Aaron: Zrobiłem w zasadzie to samo – stworzyłem swoją własną niszę i zdałem sobie sprawę, musiałem określić sobie priorytety, zwłaszcza teraz, gdy mam dzieci. Musiałem naprawdę wyhamować i uświadomić sobie, że, no dobra, to, co jest dla mnie ważne to nie to, ile publikacji będę miał w ciągu roku. Myślę, że musimy być w stanie zapakować tego rodzaju podejście i zrobić je bardziej dostępnym w rejonach wytężonej pracy. Tam, gdzie ludzie, żyją na pustyniach żywnościowych (terenach bez dostępu do wartościowego pożywienia w przystępnych cenach), nie mając niczego poza sklepikami z gotową żywnością i trudno jest im podejmować decyzje, gdy pracują na kilka etatów, mają dzieci i próbują zarobić na czynsz co miesiąc, miesiąc po miesiącu. Chcielibyśmy doprowadzić do tego, aby naukowcy ewolucyjni pomogli wpłynąć na sposób, w jaki budowane są nasze środowiska na poziomie społecznym.

David: Jestem przekonany, że ACT działa w moim przypadku. W miarę jak to wszystko przyswajam, staje się to dla mnie drugą naturą. Jestem pewien że trening ACT – nie żebym był w stanie to udowodnić – sprawił, że lepiej funkcjonuję jako człowiek. Weźmy na przykład badania nad biblioterapią ACT. Weźmy książkę “Umysł wyzwolony. Zakończ wewnętrzną walkę i żyj w zgodzie ze sobą” (tyt. oryginalny: Get Out of Your Mind and Into Your Life) w kontekście grup populacyjnych obarczonych problemami – mocno zestresowani japońscy studenci studiujący w USA, nauczyciele ze szkół podstawowych cierpiący z powodu wypalenia zawodowego.

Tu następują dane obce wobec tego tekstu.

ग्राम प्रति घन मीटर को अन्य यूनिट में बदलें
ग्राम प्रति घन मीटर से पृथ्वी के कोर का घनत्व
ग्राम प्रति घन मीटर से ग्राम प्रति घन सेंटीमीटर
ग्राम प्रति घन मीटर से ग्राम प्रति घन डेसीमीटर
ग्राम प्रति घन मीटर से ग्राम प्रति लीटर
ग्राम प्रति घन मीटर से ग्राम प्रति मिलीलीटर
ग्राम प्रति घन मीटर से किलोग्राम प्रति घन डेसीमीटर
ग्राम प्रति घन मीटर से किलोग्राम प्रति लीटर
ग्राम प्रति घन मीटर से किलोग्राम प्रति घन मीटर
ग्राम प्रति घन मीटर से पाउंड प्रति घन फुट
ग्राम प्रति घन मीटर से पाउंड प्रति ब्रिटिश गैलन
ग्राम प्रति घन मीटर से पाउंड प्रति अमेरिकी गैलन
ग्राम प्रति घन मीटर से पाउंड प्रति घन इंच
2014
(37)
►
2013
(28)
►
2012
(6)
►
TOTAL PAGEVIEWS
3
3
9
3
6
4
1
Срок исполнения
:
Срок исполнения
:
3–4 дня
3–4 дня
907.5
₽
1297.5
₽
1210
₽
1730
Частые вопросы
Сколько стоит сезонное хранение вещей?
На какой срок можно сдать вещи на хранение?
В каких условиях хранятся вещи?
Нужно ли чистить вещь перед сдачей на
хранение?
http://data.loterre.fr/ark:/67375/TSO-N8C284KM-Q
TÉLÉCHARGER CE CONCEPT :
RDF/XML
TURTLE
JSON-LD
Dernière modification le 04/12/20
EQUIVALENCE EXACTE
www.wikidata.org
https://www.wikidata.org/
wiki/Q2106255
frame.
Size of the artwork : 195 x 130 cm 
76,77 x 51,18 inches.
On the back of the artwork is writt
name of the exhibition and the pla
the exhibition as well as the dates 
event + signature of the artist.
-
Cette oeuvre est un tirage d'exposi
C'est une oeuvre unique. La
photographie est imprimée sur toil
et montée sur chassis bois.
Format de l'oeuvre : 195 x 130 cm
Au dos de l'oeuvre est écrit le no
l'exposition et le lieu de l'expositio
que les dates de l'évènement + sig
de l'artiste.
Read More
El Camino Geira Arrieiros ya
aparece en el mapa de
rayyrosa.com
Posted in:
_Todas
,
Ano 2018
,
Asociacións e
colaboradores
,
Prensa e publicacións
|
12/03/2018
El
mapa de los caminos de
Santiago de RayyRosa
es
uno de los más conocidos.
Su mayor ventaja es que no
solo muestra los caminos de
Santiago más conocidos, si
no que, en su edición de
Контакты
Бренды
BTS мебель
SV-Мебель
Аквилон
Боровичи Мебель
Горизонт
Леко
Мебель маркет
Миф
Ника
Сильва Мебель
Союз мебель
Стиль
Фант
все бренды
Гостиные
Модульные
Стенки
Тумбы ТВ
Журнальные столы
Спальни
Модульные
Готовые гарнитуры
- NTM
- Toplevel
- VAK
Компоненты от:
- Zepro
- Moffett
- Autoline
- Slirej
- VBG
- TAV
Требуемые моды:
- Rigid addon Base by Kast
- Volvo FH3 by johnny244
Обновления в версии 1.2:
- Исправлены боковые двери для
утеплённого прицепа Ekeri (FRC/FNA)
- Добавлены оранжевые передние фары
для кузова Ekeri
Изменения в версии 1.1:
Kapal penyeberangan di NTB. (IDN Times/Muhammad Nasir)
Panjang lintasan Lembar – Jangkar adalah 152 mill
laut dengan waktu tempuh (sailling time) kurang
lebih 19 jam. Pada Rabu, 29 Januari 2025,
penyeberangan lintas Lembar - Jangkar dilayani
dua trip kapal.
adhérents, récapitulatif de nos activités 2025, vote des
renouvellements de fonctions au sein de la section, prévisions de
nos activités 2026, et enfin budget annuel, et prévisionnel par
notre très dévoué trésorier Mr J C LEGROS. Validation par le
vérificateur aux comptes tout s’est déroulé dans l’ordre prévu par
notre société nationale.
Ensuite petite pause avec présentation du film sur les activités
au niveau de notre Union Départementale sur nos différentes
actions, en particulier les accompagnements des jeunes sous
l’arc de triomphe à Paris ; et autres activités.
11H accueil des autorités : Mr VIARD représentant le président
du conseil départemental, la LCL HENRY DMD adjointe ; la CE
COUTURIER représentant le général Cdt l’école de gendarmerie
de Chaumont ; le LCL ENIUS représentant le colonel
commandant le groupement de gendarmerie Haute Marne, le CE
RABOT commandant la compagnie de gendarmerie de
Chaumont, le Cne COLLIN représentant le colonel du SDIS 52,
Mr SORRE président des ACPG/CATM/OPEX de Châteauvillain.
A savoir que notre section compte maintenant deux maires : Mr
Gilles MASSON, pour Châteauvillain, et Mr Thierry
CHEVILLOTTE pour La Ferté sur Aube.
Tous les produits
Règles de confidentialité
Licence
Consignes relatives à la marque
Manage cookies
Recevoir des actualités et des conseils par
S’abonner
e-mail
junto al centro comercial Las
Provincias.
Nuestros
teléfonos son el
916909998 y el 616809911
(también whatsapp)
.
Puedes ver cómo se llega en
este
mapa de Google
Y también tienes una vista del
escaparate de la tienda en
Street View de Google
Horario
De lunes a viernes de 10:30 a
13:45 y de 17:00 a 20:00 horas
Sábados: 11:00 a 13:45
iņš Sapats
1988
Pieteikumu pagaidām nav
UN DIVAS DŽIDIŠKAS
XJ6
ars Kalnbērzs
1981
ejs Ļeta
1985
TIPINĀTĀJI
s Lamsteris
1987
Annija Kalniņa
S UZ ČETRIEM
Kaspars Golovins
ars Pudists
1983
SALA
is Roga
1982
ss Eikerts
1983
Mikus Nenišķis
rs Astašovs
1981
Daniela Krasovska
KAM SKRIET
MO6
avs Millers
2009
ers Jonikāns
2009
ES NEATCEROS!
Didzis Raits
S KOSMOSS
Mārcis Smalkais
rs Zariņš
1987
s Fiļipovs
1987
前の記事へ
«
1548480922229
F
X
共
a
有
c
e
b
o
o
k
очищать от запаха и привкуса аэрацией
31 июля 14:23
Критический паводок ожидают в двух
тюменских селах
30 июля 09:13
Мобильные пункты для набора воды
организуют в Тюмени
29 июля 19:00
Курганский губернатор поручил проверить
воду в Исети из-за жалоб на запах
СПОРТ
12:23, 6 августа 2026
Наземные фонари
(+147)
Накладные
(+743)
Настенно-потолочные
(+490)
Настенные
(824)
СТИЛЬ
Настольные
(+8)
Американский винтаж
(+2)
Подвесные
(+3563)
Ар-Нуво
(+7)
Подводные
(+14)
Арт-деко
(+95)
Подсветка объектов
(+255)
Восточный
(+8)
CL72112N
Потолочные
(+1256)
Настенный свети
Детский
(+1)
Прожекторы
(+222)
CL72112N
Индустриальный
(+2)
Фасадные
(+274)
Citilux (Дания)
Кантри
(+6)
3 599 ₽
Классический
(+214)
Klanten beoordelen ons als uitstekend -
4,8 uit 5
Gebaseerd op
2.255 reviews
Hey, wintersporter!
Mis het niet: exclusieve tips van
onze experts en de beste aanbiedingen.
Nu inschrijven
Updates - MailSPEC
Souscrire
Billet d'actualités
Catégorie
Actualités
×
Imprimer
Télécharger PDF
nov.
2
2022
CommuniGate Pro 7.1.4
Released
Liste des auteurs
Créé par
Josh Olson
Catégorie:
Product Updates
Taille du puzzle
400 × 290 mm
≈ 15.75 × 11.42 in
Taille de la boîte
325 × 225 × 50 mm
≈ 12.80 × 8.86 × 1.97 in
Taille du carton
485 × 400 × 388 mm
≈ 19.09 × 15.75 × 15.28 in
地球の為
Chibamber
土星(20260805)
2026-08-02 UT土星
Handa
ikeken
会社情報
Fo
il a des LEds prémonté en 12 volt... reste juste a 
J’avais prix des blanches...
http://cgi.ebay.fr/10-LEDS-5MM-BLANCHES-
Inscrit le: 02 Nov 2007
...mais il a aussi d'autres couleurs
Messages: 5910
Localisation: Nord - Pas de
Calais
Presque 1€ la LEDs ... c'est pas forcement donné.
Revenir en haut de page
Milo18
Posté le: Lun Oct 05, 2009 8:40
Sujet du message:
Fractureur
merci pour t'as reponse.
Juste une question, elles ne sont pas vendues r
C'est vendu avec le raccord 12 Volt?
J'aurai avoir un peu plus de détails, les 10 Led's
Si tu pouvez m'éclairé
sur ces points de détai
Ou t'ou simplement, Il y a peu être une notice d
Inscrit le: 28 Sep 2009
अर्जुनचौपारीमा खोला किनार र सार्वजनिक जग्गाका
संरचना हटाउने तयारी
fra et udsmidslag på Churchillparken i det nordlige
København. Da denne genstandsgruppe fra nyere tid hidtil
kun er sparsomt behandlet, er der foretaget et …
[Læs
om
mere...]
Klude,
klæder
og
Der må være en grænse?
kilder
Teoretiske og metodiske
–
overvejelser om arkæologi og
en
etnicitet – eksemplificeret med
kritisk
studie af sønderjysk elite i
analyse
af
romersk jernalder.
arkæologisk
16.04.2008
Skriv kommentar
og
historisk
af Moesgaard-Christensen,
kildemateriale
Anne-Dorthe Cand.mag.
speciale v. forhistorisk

Ich dobrostan poprawia się, liczby idą w górę, tylko dzięki przeczytaniu tej książki. To jest wejście w twoją populację bardziej wytężonej pracy, Aaron. Jest to sposób na rozwiązanie problemu niedopasowania, ale możesz również myśleć o tym jako o formie budowania niszy.

Kelly: Właśnie do tego dążymy: do najbardziej ogólnych zasad.